- **Input**:

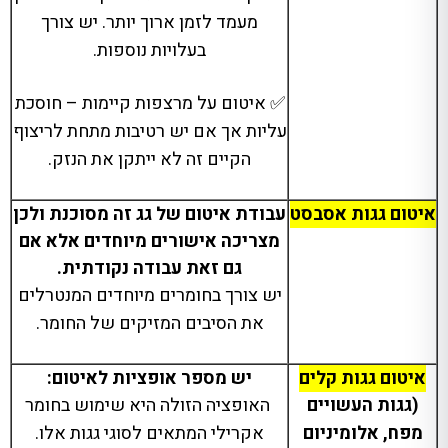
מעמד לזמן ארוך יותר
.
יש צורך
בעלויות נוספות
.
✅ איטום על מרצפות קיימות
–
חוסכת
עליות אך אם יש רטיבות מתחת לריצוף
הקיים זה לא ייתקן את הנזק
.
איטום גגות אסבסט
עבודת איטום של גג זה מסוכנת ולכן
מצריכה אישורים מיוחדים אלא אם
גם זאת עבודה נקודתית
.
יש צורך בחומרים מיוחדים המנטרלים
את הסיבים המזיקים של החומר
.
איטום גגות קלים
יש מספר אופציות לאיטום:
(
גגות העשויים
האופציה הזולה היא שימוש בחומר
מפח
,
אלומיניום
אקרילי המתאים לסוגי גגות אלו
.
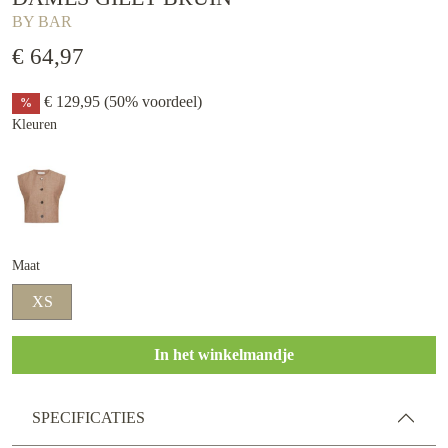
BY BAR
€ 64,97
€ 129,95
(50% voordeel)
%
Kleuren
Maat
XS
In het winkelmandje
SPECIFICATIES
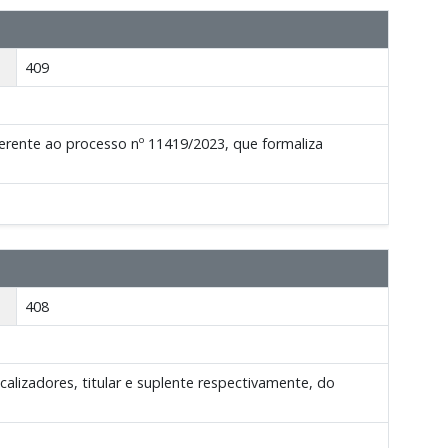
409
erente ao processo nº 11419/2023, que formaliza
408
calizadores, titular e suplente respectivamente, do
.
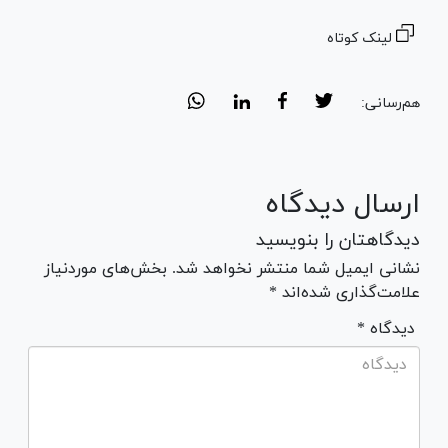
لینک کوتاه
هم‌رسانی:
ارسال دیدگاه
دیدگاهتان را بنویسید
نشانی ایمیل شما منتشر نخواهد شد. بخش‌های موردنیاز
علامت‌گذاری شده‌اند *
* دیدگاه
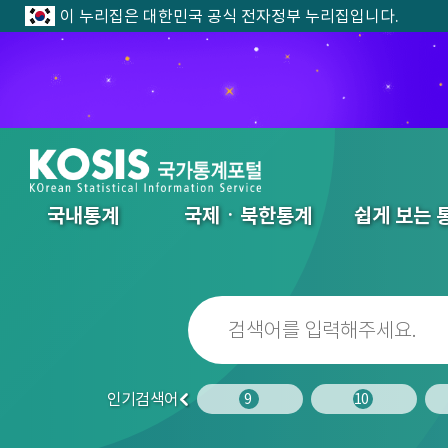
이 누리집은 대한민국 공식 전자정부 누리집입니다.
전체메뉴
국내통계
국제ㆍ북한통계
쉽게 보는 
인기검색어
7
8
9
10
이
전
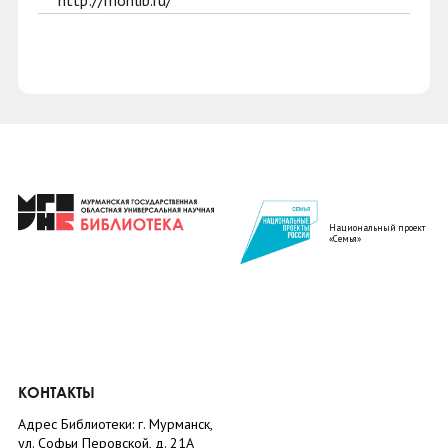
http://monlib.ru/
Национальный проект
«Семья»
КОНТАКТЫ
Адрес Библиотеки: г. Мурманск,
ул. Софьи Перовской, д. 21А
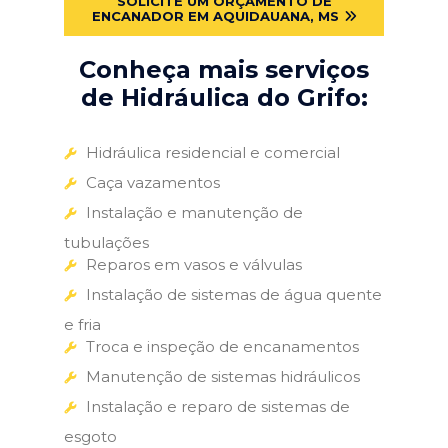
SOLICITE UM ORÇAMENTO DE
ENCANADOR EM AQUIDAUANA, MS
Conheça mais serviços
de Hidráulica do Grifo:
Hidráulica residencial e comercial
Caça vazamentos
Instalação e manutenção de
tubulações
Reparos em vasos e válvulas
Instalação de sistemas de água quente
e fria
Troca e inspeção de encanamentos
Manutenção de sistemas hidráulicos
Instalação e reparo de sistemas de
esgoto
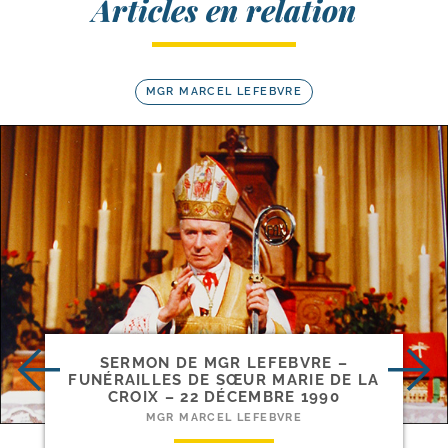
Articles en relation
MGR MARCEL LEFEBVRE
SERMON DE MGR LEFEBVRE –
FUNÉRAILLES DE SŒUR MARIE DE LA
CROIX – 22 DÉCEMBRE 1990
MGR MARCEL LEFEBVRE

- **Work required**:
With the pictures removed, return the full listing exactly as given.

- **Solution to this problem**:
מעמד לזמן ארוך יותר
.
יש צורך
בעלויות נוספות
.
✅ איטום על מרצפות קיימות
–
חוסכת
עליות אך אם יש רטיבות מתחת לריצוף
הקיים זה לא ייתקן את הנזק
.
איטום גגות אסבסט
עבודת איטום של גג זה מסוכנת ולכן
מצריכה אישורים מיוחדים אלא אם
גם זאת עבודה נקודתית
.
יש צורך בחומרים מיוחדים המנטרלים
את הסיבים המזיקים של החומר
.
איטום גגות קלים
יש מספר אופציות לאיטום:
(
גגות העשויים
האופציה הזולה היא שימוש בחומר
מפח
,
אלומיניום
אקרילי המתאים לסוגי גגות אלו
.
BY BAR
€ 64,97
€ 129,95
(50% voordeel)
%
Kleuren
Maat
XS
In het winkelmandje
SPECIFICATIES
409
erente ao processo nº 11419/2023, que formaliza
408
calizadores, titular e suplente respectivamente, do
.
لینک کوتاه
هم‌رسانی:
ارسال دیدگاه
دیدگاهتان را بنویسید
نشانی ایمیل شما منتشر نخواهد شد. بخش‌های موردنیاز
علامت‌گذاری شده‌اند *
* دیدگاه
이 누리집은 대한민국 공식 전자정부 누리집입니다.
전체메뉴
국내통계
국제ㆍ북한통계
쉽게 보는 
인기검색어
7
8
9
10
이
전
http://monlib.ru/
Национальный проект
«Семья»
КОНТАКТЫ
Адрес Библиотеки: г. Мурманск,
ул. Софьи Перовской, д. 21А
SOLICITE UM ORÇAMENTO DE
ENCANADOR EM AQUIDAUANA, MS
Conheça mais serviços
de Hidráulica do Grifo:
Hidráulica residencial e comercial
Caça vazamentos
Instalação e manutenção de
tubulações
Reparos em vasos e válvulas
Instalação de sistemas de água quente
e fria
Troca e inspeção de encanamentos
Manutenção de sistemas hidráulicos
Instalação e reparo de sistemas de
esgoto
Articles en relation
MGR MARCEL LEFEBVRE
SERMON DE MGR LEFEBVRE –
FUNÉRAILLES DE SŒUR MARIE DE LA
CROIX – 22 DÉCEMBRE 1990
MGR MARCEL LEFEBVRE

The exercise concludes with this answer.